= WORK INSTRUCTION =
Go through the material below and copy each line where the word "movimiento" appears.

*** INFORMATION GIVEN ***

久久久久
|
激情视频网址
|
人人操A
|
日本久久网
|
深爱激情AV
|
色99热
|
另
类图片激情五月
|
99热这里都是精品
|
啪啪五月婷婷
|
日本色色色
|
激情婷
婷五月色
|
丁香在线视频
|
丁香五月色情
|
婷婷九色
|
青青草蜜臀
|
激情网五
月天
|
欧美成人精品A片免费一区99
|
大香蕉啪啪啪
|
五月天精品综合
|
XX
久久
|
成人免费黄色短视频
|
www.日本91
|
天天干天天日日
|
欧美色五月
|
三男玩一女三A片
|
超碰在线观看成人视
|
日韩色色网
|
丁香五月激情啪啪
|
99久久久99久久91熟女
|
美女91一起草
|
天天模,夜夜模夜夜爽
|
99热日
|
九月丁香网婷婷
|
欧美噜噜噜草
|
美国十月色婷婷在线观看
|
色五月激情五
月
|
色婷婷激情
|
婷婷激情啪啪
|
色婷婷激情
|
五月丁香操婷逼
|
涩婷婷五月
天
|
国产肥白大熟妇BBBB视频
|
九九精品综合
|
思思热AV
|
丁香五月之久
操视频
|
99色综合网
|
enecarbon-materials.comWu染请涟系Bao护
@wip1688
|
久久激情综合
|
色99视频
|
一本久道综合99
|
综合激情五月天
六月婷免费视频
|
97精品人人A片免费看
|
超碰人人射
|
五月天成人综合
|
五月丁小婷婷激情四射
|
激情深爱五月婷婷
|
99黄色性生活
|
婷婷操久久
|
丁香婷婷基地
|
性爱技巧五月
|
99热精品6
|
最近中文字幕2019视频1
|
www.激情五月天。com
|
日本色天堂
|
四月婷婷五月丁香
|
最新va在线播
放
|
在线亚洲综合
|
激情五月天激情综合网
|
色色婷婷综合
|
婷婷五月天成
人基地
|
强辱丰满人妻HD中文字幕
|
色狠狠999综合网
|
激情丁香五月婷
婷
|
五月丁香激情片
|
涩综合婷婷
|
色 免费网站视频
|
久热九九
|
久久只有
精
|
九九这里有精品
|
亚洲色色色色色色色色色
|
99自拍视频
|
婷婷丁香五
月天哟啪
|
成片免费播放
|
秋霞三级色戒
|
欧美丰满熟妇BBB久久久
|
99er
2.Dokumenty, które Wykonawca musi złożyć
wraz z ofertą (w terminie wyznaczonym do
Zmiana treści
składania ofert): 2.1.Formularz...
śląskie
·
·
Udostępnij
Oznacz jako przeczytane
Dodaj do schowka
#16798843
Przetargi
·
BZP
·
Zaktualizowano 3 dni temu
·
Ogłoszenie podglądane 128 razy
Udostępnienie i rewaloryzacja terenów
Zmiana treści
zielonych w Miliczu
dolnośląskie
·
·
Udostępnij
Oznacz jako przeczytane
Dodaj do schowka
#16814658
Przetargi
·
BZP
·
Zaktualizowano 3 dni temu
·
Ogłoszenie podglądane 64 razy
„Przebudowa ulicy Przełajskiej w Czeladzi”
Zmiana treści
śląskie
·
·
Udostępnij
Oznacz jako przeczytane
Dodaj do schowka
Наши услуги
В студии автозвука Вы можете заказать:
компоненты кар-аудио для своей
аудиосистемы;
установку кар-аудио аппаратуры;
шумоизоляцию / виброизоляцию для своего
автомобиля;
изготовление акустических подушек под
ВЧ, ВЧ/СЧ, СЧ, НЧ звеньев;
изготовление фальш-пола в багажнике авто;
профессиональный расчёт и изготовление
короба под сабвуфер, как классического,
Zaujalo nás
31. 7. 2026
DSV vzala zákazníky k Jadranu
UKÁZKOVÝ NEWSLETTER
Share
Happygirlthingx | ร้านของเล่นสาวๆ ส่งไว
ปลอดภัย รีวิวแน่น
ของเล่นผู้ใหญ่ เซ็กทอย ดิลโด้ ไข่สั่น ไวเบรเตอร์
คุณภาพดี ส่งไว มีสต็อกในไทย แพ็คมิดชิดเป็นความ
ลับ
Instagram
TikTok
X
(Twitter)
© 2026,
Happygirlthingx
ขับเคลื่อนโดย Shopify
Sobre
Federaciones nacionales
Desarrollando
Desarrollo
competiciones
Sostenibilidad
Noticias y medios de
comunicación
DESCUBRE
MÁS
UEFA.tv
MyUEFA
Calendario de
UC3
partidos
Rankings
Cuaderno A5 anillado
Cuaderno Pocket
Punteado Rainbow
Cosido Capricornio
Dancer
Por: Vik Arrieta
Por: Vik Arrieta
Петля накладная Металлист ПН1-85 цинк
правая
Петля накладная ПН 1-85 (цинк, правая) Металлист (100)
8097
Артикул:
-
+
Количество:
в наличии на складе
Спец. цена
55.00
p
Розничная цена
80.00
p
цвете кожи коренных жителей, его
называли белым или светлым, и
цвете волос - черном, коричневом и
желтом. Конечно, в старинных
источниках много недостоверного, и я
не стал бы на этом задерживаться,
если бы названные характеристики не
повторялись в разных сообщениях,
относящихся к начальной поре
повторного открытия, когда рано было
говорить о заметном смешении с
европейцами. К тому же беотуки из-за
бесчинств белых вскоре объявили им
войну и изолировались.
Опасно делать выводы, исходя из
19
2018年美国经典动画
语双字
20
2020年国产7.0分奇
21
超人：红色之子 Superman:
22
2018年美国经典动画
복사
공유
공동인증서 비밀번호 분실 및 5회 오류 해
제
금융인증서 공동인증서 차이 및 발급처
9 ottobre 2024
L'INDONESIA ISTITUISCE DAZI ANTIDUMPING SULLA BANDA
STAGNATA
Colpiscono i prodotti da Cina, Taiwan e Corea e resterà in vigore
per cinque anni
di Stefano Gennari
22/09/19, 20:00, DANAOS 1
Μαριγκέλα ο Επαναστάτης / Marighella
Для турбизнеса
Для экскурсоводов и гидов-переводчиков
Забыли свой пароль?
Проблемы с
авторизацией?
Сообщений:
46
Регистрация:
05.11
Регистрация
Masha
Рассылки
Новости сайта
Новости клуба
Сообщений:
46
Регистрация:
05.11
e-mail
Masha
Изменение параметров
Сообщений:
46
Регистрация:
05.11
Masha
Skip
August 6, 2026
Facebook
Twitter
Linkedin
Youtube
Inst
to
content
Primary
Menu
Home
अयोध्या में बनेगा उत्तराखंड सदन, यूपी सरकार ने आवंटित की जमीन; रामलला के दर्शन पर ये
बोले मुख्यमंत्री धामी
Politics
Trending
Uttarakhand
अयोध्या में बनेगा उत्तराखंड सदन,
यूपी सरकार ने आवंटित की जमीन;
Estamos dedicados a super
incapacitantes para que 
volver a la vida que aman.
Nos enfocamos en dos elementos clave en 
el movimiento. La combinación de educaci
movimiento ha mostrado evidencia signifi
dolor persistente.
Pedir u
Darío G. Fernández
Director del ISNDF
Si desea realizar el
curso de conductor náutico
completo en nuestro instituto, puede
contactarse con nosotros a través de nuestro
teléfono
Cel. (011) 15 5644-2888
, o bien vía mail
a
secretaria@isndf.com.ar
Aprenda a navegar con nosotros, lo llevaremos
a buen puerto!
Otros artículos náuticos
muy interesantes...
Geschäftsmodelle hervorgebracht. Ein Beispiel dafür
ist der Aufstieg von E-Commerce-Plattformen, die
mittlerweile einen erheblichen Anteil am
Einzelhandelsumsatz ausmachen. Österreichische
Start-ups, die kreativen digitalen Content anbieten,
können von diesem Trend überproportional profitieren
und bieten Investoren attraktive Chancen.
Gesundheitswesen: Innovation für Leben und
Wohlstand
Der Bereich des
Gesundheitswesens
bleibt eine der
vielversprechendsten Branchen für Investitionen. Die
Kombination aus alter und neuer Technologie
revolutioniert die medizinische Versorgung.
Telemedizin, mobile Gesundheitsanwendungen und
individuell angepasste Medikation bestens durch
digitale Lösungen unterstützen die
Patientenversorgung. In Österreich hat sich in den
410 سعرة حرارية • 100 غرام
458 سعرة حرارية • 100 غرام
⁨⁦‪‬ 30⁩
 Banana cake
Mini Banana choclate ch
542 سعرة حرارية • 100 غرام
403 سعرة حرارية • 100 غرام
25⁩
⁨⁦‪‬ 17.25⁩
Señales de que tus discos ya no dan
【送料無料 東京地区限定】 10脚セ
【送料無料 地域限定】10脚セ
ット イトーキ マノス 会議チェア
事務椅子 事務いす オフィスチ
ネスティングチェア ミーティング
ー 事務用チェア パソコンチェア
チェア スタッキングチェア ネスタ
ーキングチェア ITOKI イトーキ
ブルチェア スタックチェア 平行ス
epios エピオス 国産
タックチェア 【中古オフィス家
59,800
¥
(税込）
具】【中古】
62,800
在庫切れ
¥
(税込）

*** End of INFORMATION GIVEN ***

= COMPLETED TASK =
el movimiento. La combinación de educaci
movimiento ha mostrado evidencia signifi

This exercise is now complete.